El SMC cuestiona también las cifras de seguimiento de la huelga difundidas por INGESA. Desde el colectivo médico advierten de que "el propio organismo ha impuesto servicios mínimos que, en algunos casos, triplican la actividad considerada esencial, obligando a los facultativos a asumir más horas, más pacientes y más carga asistencial incluso durante las jornadas de paro. El resultado es una actividad artificialmente elevada que permite proyectar una imagen de normalidad y minimizar el impacto real de la huelga".

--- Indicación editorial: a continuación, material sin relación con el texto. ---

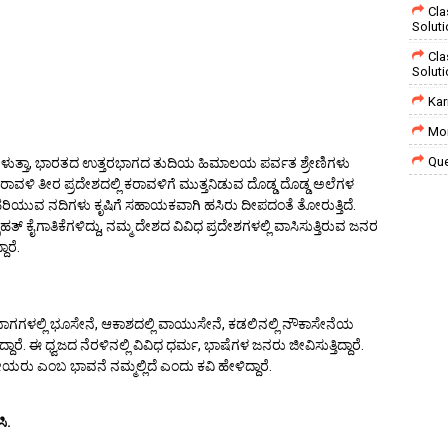
Cla
Solut
Cla
Solut
Kar
Mor
Que
ಹೇಳುತ್ತಾ, ಭಾರತದ ಉತ್ತರಭಾಗದ ತುದಿಯ ಹಿಮಾಲಯ ಪರ್ವತ ಶ್ರೇಣಿಗಳು
ಮ ಕರಾವಳಿ ತೀರ ಪ್ರದೇಶದಲ್ಲಿ ಕರಾವಳಿಗೆ ಮುತ್ತನಿಡುವ ದೊಡ್ಡ ದೊಡ್ಡ ಅಲೆಗಳ
ಿಯುವ ನದಿಗಳು ಕೃಷಿಗೆ ಸಹಾಯಕವಾಗಿ ಹಸಿರು ದೀಪದಂತೆ ತೋರುತ್ತಿದೆ.
ಹತ್ ಕೈಗಾತಿಕೆಗಳಿದ್ದು, ನಮ್ಮ ದೇಶದ ವಿವಿಧ ಪ್ರದೇಶಗಳಲ್ಲಿ ವಾಸಿಸುತ್ತಿರುವ ಜನರ
ರೆ.
ಾಗಗಳಲ್ಲಿ ಭೂಸೇನೆ, ಆಕಾಶದಲ್ಲಿ ವಾಯುಸೇನೆ, ಕಡಲಿನಲ್ಲಿ ನೌಕಾಸೇನೆಯ
ದಾರೆ. ಈ ಧ್ವಜದ ನೆರಳಿನಲ್ಲಿ ವಿವಿಧ ಧರ್ಮ, ಭಾಷೆಗಳ ಜನರು ಜೀವಿಸುತ್ತಿದ್ದಾರೆ.
ಯರು ಎಂಬ ಭಾವನೆ ನಮ್ಮಲ್ಲಿದೆ ಎಂದು ಕವಿ ಹೇಳಿದ್ದಾರೆ.
ಸಿ.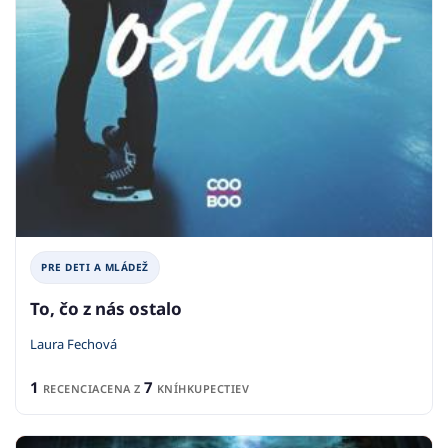
PRE DETI A MLÁDEŽ
To, čo z nás ostalo
Laura Fechová
1
7
RECENCIA
CENA Z
KNÍHKUPECTIEV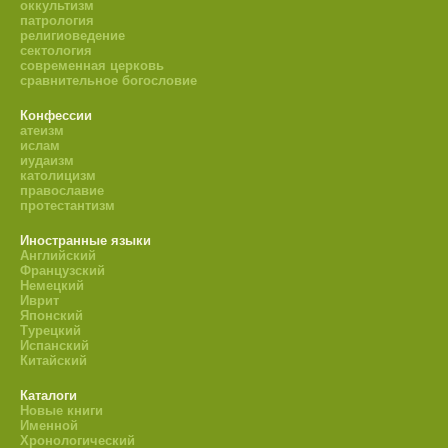
оккультизм
патрология
религиоведение
сектология
современная церковь
сравнительное богословие
Конфессии
атеизм
ислам
иудаизм
католицизм
православие
протестантизм
Иностранные языки
Английский
Французский
Немецкий
Иврит
Японский
Турецкий
Испанский
Китайский
Каталоги
Новые книги
Именной
Хронологический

Por otra parte, el sindicato advierte de que el delegado del Gobierno en Ceuta, Miguel Ángel Pérez Triano, no puede permanecer ajeno a las consecuencias asistenciales derivadas del actual modelo de gestión sanitaria. "Mantener el respaldo institucional a una gestión que ha normalizado el cierre de servicios, la externalización de prestaciones y la falta de planificación en la captación de especialistas le convertiría en corresponsable político del progresivo deterioro de la sanidad pública en Ceuta", asevera.
Para concluir, el SMC asegura que "el problema de INGESA en Ceuta no es únicamente estructural, sino político: demasiada gestión desde el despacho y demasiada ausencia en las consultas".